[Dataset items]
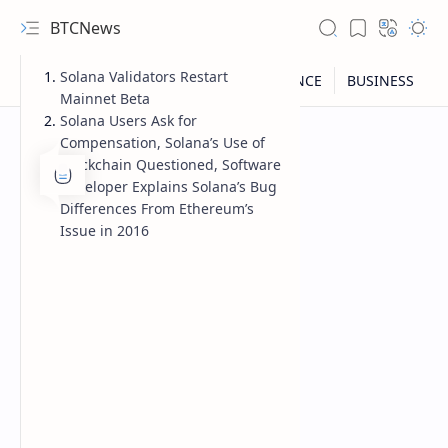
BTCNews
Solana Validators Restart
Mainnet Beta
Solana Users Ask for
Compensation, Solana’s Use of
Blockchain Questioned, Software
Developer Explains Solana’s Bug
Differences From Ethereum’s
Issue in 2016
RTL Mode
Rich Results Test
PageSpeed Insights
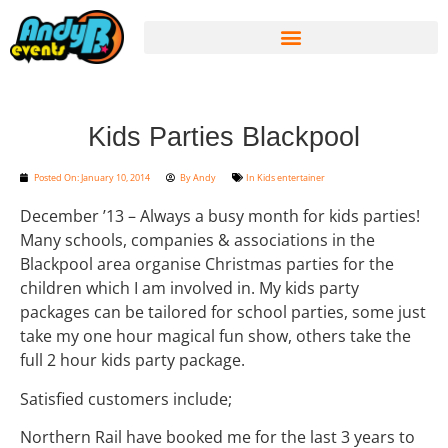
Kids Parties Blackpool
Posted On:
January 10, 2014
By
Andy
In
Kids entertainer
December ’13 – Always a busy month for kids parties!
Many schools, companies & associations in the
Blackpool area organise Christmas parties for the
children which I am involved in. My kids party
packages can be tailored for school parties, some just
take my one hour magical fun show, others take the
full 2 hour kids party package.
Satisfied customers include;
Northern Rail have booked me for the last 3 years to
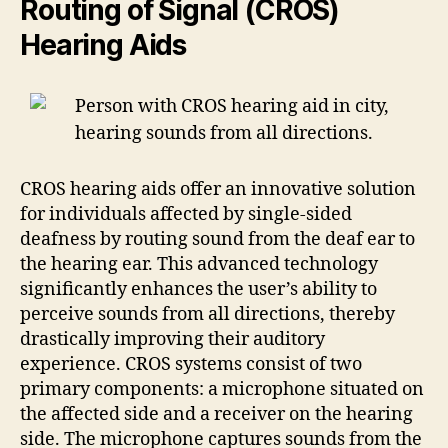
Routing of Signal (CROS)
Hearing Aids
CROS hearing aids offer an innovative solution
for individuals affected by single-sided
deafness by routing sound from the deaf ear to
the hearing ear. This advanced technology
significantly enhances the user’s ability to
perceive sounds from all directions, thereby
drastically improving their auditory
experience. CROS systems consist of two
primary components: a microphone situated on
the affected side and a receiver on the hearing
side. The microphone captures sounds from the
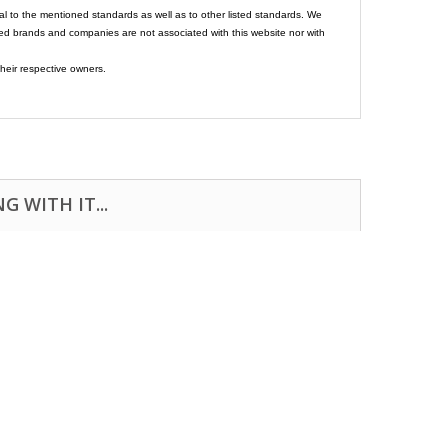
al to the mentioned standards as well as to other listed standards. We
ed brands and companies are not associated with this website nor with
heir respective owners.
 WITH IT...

* * *

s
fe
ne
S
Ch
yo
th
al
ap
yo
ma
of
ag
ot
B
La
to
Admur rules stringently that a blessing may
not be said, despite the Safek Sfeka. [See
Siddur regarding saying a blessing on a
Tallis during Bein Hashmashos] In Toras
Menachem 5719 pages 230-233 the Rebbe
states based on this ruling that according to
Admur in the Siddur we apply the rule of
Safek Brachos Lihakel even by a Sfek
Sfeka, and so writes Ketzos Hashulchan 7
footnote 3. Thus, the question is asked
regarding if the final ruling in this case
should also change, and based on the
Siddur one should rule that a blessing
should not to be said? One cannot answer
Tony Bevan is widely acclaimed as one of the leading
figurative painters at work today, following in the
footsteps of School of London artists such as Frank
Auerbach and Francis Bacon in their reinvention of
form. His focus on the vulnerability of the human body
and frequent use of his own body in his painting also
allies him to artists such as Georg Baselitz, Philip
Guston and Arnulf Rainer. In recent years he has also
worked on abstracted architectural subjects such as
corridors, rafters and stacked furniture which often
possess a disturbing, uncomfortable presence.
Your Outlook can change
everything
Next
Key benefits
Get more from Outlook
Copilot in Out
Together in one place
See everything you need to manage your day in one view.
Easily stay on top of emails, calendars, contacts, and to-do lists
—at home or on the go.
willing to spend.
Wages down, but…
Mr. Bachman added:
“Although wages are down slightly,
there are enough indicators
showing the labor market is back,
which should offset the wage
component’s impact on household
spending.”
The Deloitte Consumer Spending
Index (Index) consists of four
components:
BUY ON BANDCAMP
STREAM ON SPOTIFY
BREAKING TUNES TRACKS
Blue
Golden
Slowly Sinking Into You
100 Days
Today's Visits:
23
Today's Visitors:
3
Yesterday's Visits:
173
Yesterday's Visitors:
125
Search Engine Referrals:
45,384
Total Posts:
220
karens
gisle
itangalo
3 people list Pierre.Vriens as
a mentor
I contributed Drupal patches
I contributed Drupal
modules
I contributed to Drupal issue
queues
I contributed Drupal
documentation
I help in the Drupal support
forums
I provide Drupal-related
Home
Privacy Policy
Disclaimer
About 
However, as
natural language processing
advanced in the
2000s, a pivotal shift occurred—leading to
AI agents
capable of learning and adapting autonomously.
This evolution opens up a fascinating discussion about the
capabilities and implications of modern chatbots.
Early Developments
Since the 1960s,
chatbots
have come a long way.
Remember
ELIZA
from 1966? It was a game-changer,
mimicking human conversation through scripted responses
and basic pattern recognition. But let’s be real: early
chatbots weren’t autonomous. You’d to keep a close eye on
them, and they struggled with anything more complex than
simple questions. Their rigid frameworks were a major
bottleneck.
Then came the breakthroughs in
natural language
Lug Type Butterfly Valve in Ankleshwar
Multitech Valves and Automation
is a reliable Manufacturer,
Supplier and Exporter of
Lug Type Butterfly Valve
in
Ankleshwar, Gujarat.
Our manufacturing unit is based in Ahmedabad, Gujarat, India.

PROBLEM STATEMENT = Could you reproduce exactly the lines of the entries above, from the one with "Index (Index) consists of four" through the one with "mimicking human conversation", and nothing else?

TASK OUTPUT =
Index (Index) consists of four
components:
BUY ON BANDCAMP
STREAM ON SPOTIFY
BREAKING TUNES TRACKS
Blue
Golden
Slowly Sinking Into You
100 Days
Today's Visits:
23
Today's Visitors:
3
Yesterday's Visits:
173
Yesterday's Visitors:
125
Search Engine Referrals:
45,384
Total Posts:
220
karens
gisle
itangalo
3 people list Pierre.Vriens as
a mentor
I contributed Drupal patches
I contributed Drupal
modules
I contributed to Drupal issue
queues
I contributed Drupal
documentation
I help in the Drupal support
forums
I provide Drupal-related
Home
Privacy Policy
Disclaimer
About 
However, as
natural language processing
advanced in the
2000s, a pivotal shift occurred—leading to
AI agents
capable of learning and adapting autonomously.
This evolution opens up a fascinating discussion about the
capabilities and implications of modern chatbots.
Early Developments
Since the 1960s,
chatbots
have come a long way.
Remember
ELIZA
from 1966? It was a game-changer,
mimicking human conversation through scripted responses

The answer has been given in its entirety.